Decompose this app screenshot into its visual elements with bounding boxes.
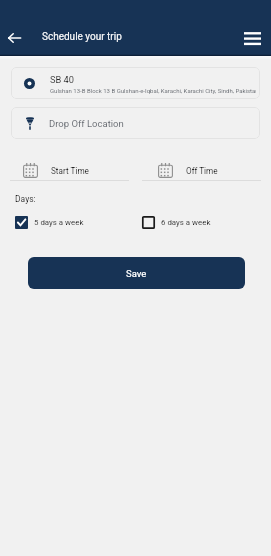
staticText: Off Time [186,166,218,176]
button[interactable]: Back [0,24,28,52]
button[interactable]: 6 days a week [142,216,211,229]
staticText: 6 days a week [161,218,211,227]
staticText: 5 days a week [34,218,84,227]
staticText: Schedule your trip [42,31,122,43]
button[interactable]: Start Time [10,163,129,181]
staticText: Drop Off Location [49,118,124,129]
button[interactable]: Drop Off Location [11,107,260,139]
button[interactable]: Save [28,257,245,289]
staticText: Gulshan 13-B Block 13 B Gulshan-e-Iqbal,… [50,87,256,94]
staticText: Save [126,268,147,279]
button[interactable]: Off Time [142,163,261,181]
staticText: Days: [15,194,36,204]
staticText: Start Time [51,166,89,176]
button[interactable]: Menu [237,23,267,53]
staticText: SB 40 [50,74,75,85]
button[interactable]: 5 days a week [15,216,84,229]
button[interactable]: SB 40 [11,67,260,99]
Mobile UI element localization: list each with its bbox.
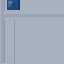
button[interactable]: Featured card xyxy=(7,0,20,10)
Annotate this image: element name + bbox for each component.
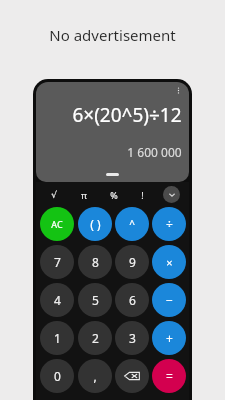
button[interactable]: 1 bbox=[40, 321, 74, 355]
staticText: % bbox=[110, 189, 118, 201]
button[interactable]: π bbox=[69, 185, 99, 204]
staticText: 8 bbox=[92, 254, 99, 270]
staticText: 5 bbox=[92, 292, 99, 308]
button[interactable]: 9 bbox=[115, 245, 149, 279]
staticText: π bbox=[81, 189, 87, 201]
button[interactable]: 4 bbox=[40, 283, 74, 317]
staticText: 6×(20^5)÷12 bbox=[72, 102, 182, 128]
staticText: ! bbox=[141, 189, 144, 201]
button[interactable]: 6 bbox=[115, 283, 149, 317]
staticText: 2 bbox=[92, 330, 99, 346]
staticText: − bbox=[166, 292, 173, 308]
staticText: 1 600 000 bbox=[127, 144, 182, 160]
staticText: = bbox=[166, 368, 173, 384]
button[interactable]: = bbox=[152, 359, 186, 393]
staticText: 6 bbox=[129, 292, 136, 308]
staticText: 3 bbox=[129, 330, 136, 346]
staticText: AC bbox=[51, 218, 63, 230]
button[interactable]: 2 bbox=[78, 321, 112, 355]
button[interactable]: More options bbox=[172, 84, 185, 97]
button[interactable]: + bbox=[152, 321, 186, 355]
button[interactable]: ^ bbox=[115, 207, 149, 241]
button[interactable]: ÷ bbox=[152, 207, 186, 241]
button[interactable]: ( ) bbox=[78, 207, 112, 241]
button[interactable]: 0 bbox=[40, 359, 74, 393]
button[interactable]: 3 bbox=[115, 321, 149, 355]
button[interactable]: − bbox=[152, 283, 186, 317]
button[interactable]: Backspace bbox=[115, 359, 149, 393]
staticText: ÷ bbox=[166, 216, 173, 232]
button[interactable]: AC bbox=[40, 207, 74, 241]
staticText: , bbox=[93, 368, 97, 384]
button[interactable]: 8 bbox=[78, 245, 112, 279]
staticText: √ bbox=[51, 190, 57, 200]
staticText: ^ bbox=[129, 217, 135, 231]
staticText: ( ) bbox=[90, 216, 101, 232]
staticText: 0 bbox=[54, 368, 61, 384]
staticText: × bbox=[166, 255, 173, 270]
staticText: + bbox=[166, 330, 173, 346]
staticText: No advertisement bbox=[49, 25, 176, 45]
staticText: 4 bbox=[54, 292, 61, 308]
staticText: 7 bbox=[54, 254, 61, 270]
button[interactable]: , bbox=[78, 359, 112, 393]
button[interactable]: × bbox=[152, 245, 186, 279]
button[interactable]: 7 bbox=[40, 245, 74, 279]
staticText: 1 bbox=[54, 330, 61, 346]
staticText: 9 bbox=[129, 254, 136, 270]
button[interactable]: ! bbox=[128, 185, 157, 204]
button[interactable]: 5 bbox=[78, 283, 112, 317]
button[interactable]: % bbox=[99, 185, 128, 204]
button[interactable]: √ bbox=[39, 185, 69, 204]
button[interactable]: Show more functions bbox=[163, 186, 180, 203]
------------------------
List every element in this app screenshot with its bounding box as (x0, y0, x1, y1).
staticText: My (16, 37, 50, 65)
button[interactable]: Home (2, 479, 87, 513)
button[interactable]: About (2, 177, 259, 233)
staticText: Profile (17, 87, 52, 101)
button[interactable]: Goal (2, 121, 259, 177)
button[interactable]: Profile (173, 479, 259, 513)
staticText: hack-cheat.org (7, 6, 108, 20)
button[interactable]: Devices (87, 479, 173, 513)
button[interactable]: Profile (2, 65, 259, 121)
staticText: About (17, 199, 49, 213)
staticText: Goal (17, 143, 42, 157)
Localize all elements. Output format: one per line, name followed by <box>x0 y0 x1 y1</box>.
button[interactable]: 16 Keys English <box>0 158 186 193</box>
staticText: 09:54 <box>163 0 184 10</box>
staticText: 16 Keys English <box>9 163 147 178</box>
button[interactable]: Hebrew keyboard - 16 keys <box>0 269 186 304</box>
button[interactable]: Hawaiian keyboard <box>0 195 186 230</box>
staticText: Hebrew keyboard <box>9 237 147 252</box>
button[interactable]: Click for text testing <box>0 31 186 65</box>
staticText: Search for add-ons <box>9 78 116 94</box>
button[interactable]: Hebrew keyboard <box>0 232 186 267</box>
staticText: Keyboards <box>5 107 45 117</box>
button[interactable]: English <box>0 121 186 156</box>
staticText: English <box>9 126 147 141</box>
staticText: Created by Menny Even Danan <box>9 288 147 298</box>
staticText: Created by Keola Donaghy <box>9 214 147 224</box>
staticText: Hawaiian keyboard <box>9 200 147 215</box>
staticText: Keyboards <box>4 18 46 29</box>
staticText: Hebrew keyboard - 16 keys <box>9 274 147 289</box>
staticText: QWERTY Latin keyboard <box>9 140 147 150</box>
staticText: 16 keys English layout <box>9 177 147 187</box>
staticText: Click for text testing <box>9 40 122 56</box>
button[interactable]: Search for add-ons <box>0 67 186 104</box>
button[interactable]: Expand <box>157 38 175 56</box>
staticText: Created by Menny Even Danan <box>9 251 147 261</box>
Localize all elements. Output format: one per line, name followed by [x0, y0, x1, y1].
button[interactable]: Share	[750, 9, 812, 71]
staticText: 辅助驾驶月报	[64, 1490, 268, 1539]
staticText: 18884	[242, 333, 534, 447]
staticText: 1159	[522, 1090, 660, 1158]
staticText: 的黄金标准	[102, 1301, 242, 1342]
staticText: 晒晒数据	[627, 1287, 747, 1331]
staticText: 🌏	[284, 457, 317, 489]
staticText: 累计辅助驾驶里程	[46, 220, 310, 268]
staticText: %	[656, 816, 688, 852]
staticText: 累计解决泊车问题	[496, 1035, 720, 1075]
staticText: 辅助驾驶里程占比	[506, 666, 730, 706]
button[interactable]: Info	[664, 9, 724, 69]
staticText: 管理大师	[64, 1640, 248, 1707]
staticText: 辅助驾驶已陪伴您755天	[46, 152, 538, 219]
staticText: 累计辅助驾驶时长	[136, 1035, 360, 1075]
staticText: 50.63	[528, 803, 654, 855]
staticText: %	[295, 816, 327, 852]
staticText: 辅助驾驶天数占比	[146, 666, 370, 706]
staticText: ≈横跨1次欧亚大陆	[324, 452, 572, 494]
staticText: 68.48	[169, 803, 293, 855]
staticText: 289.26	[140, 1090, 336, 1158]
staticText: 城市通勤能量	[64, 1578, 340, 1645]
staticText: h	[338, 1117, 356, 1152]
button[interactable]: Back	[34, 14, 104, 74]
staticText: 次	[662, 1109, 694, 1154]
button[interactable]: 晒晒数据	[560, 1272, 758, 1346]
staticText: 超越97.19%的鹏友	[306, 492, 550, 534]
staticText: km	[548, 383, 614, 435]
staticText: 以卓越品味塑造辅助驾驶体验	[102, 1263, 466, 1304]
------------------------
_Exercise requirements_
Search the entries for the word "English". Copy each line where it appears.

_Answer space_
button[interactable]: 16 Keys English <box>0 158 186 193</box>
staticText: 16 Keys English <box>9 163 147 178</box>
button[interactable]: English <box>0 121 186 156</box>
staticText: English <box>9 126 147 141</box>
staticText: 16 keys English layout <box>9 177 147 187</box>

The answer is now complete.